耀扬苦笑:「我又不是要去澳门参加赌王争霸赛。」
「李夫人最讨厌别人在麻将桌上放水,至少别让她觉得你是在故意的吧。」
「啊,人都齐啦,那就来吧。」陈仅已经拉开凳子自己坐下来掷骰子,「我来做庄好了。」
结果座位是耀扬南、陈仅北,费因斯是耀扬下家,从陈硕这边开牌。
第一圈,耀扬率先开出一记响炮准备开门红,结果对家抓牌之后,笑眯眯对他说:「不好意思,我鸡胡。」就这么被对面生生截糊。
耀扬决定在牌局上,不同此人一般见识。
接着是陈硕拿到整副三数,糊了一把三元牌。
到第六圈时,耀扬碰了陈仅的牌开明杠,那张牌恰好能让费因斯食胡,于是后者也没手软,直接抢了耀扬的杠。
「哈哈哈——」陈仅不客气地笑出声音来。
耀扬看向陈硕,很有点不爽:「这也叫牌品好?上家胡他都笑。」
「这种杠就不该被他抢。」陈硕第一次没站到耀扬这边,「加一番。」
之后的几圈基本上都是陈硕和陈仅在胡牌。偶尔陈硕也会从旁指导一下:「刚才你那手牌,有机会做字一色的。」
有些人也不忘随时煞风景:「怎么可能,那手牌那混一色都胡不了。」
直到十一圈,耀扬用一副小四喜一雪前耻,三封刻子加一风眼,然后用能杀人的眼神轻蔑地瞥了一眼对家:「六、番。」
因为四个大男人打麻将,气氛太压抑了,所以打着打着,不知是谁先起的头,就说起话来。
费因斯连吃耀扬两张牌,眼看着就上听了。
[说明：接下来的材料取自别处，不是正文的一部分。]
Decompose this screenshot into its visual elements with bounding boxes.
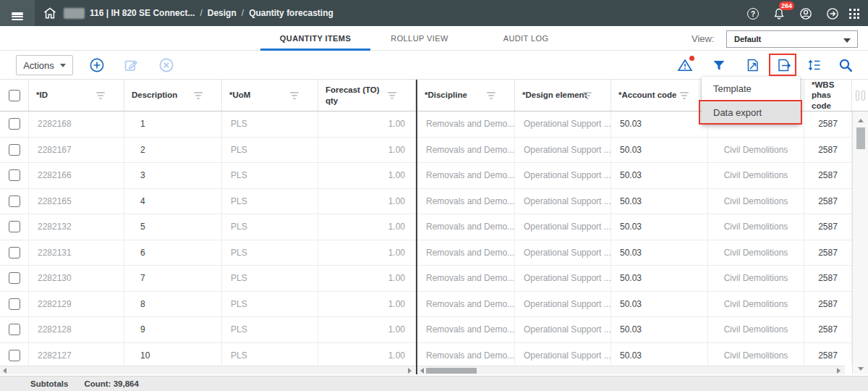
cell-uom[interactable]: PLS — [222, 240, 318, 266]
scroll-right-arrow[interactable] — [408, 368, 412, 374]
add-button[interactable] — [88, 56, 106, 74]
table-row[interactable]: 22821672PLS1.00 — [0, 138, 416, 164]
row-checkbox[interactable] — [9, 196, 20, 207]
cell-id[interactable]: 2282167 — [29, 138, 124, 163]
cell-discipline[interactable]: Removals and Demo... — [417, 189, 515, 214]
cell-description[interactable]: 6 — [124, 240, 222, 266]
cell-wbs_phase_code[interactable]: 2587 — [804, 343, 852, 366]
column-header-discipline[interactable]: *Discipline — [417, 80, 515, 111]
cell-forecast_qty[interactable]: 1.00 — [318, 292, 416, 317]
tab-audit-log[interactable]: AUDIT LOG — [486, 26, 566, 51]
column-options-corner[interactable] — [852, 80, 868, 112]
table-row[interactable]: Removals and Demo...Operational Support … — [417, 214, 852, 240]
select-all-header-cell[interactable] — [0, 80, 29, 111]
cell-uom[interactable]: PLS — [222, 292, 318, 317]
filter-menu-icon[interactable] — [388, 92, 396, 99]
horizontal-scrollbar-thumb[interactable] — [426, 368, 477, 374]
cell-account_code[interactable]: 50.03 — [611, 163, 708, 188]
horizontal-scrollbar-right[interactable] — [417, 366, 845, 374]
column-header-account_code[interactable]: *Account code — [611, 80, 708, 111]
delete-button[interactable] — [158, 56, 175, 74]
cell-discipline[interactable]: Removals and Demo... — [417, 240, 515, 266]
cell-uom[interactable]: PLS — [222, 266, 318, 291]
cell-description[interactable]: 10 — [124, 343, 222, 366]
view-select[interactable]: Default — [726, 30, 858, 48]
cell-account_code[interactable]: 50.03 — [611, 240, 708, 266]
cell-id[interactable]: 2282127 — [29, 343, 124, 366]
scroll-left-arrow[interactable] — [3, 368, 7, 374]
cell-description[interactable]: 4 — [124, 189, 222, 214]
filter-menu-icon[interactable] — [96, 92, 105, 99]
filter-menu-icon[interactable] — [194, 92, 203, 99]
vertical-scrollbar-thumb[interactable] — [856, 127, 865, 149]
issues-button[interactable] — [676, 56, 694, 74]
row-checkbox[interactable] — [9, 298, 20, 310]
breadcrumb-section[interactable]: Design — [208, 8, 237, 18]
cell-description[interactable]: 7 — [124, 266, 222, 291]
table-row[interactable]: Removals and Demo...Operational Support … — [417, 240, 852, 266]
column-header-description[interactable]: Description — [124, 80, 222, 111]
cell-discipline[interactable]: Removals and Demo... — [417, 266, 515, 291]
cell-id[interactable]: 2282165 — [29, 189, 124, 214]
cell-forecast_qty[interactable]: 1.00 — [318, 189, 416, 214]
cell-forecast_qty[interactable]: 1.00 — [318, 240, 416, 266]
filter-menu-icon[interactable] — [487, 92, 495, 99]
cell-description[interactable]: 9 — [124, 317, 222, 342]
cell-account_code[interactable]: 50.03 — [611, 214, 708, 240]
cell-id[interactable]: 2282168 — [29, 112, 124, 137]
row-checkbox[interactable] — [9, 272, 20, 284]
row-checkbox[interactable] — [9, 324, 20, 335]
cell-hidden[interactable]: Civil Demolitions — [708, 138, 804, 163]
table-row[interactable]: 22821681PLS1.00 — [0, 112, 416, 138]
table-row[interactable]: Removals and Demo...Operational Support … — [417, 189, 852, 215]
cell-hidden[interactable]: Civil Demolitions — [708, 214, 804, 240]
column-header-id[interactable]: *ID — [29, 80, 124, 111]
row-checkbox[interactable] — [9, 247, 20, 258]
cell-hidden[interactable]: Civil Demolitions — [708, 163, 804, 188]
table-row[interactable]: 22821307PLS1.00 — [0, 266, 416, 292]
cell-account_code[interactable]: 50.03 — [611, 317, 708, 342]
cell-discipline[interactable]: Removals and Demo... — [417, 343, 515, 366]
filter-menu-icon[interactable] — [290, 92, 299, 99]
table-row[interactable]: Removals and Demo...Operational Support … — [417, 163, 852, 189]
cell-account_code[interactable]: 50.03 — [611, 343, 708, 366]
row-select-cell[interactable] — [0, 189, 29, 214]
tab-quantity-items[interactable]: QUANTITY ITEMS — [260, 26, 370, 51]
cell-wbs_phase_code[interactable]: 2587 — [804, 163, 852, 188]
cell-hidden[interactable]: Civil Demolitions — [708, 292, 804, 317]
row-select-cell[interactable] — [0, 292, 29, 317]
table-row[interactable]: Removals and Demo...Operational Support … — [417, 138, 852, 164]
data-export-button[interactable] — [775, 56, 792, 74]
cell-uom[interactable]: PLS — [222, 214, 318, 240]
search-button[interactable] — [837, 56, 854, 74]
cell-wbs_phase_code[interactable]: 2587 — [804, 292, 852, 317]
cell-wbs_phase_code[interactable]: 2587 — [804, 112, 852, 137]
cell-uom[interactable]: PLS — [222, 189, 318, 214]
user-button[interactable] — [798, 6, 814, 22]
cell-id[interactable]: 2282131 — [29, 240, 124, 266]
row-select-cell[interactable] — [0, 138, 29, 163]
cell-uom[interactable]: PLS — [222, 138, 318, 163]
filter-button[interactable] — [710, 56, 728, 74]
cell-account_code[interactable]: 50.03 — [611, 189, 708, 214]
cell-design_element[interactable]: Operational Support ... — [515, 163, 611, 188]
breadcrumb-project[interactable]: 116 | IH 820 SE Connect... — [90, 8, 195, 18]
cell-wbs_phase_code[interactable]: 2587 — [804, 317, 852, 342]
scroll-right-arrow[interactable] — [837, 368, 841, 374]
cell-forecast_qty[interactable]: 1.00 — [318, 112, 416, 137]
cell-account_code[interactable]: 50.03 — [611, 112, 708, 137]
cell-id[interactable]: 2282130 — [29, 266, 124, 291]
cell-discipline[interactable]: Removals and Demo... — [417, 112, 515, 137]
cell-wbs_phase_code[interactable]: 2587 — [804, 214, 852, 240]
table-row[interactable]: 22821289PLS1.00 — [0, 317, 416, 343]
horizontal-scrollbar-left[interactable] — [0, 366, 416, 374]
row-select-cell[interactable] — [0, 266, 29, 291]
cell-account_code[interactable]: 50.03 — [611, 266, 708, 291]
cell-design_element[interactable]: Operational Support ... — [515, 317, 611, 342]
cell-forecast_qty[interactable]: 1.00 — [318, 138, 416, 163]
apps-grid-button[interactable] — [846, 6, 862, 22]
cell-id[interactable]: 2282129 — [29, 292, 124, 317]
row-select-cell[interactable] — [0, 317, 29, 342]
frozen-pane-divider[interactable] — [416, 80, 417, 374]
filter-menu-icon[interactable] — [583, 92, 592, 99]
那时,耀扬正对着陈仅说:「你不是买了公寓了吗?」下一句没说出来,但应该是:怎么还有脸赖在这儿不走。
陈仅答得顺溜:「我那房子是为了陈硕哪天烦你的时候,可以上那儿找清静。」
耀扬哼笑:「这么说,那我还得管你要把备用钥匙喽。」
「我不会给的,求我啊。」
陈硕冷冷打断他们:「你们两个,闭嘴。」
「胡了。」费因斯无辜地将牌一列放倒。
陈仅鬼叫:「哇擦!大三元!」
双子星
刚完成哥伦比亚大学的面试,上车取出手机,结果有数条紧急留言,都只有六个字:「老字号见,五点!」
陈硕在驾驶座上静坐了片刻,微微蹙眉,紧抿着嘴唇。然后看了一眼手表,还有一个半小时。
等他踩下油门时,表情已经恢复一贯的淡定平静。
陈硕总是习惯比约定的时间早几分钟到,而那个附送一个灿烂献媚的bigsmile,那一定是遇到了大、麻、烦。
约陈硕的那人,在这家唐人街酒楼二层的一角,挑了个靠窗的位子,一看见他进来就随意扬了扬手。那家伙欣长身材,面孔俊逸,但目光轻佻举止粗鲁,此刻他正背依靠着墙,姿态懒散地驾着二郎腿,花色衬衣半敞着,唇边隐含着似笑非笑的调侃,长腿裹在满是破洞的牛仔裤里。
此人不是别人,正是自己的同胞兄弟陈仅。
陈硕斜睨一眼兄弟,暗自叹口气,这个比他出生早十几分钟的家伙算是人类进化史的一次倒退,什么事情都敢做,什么风险都敢冒,最大属性就是能惹事。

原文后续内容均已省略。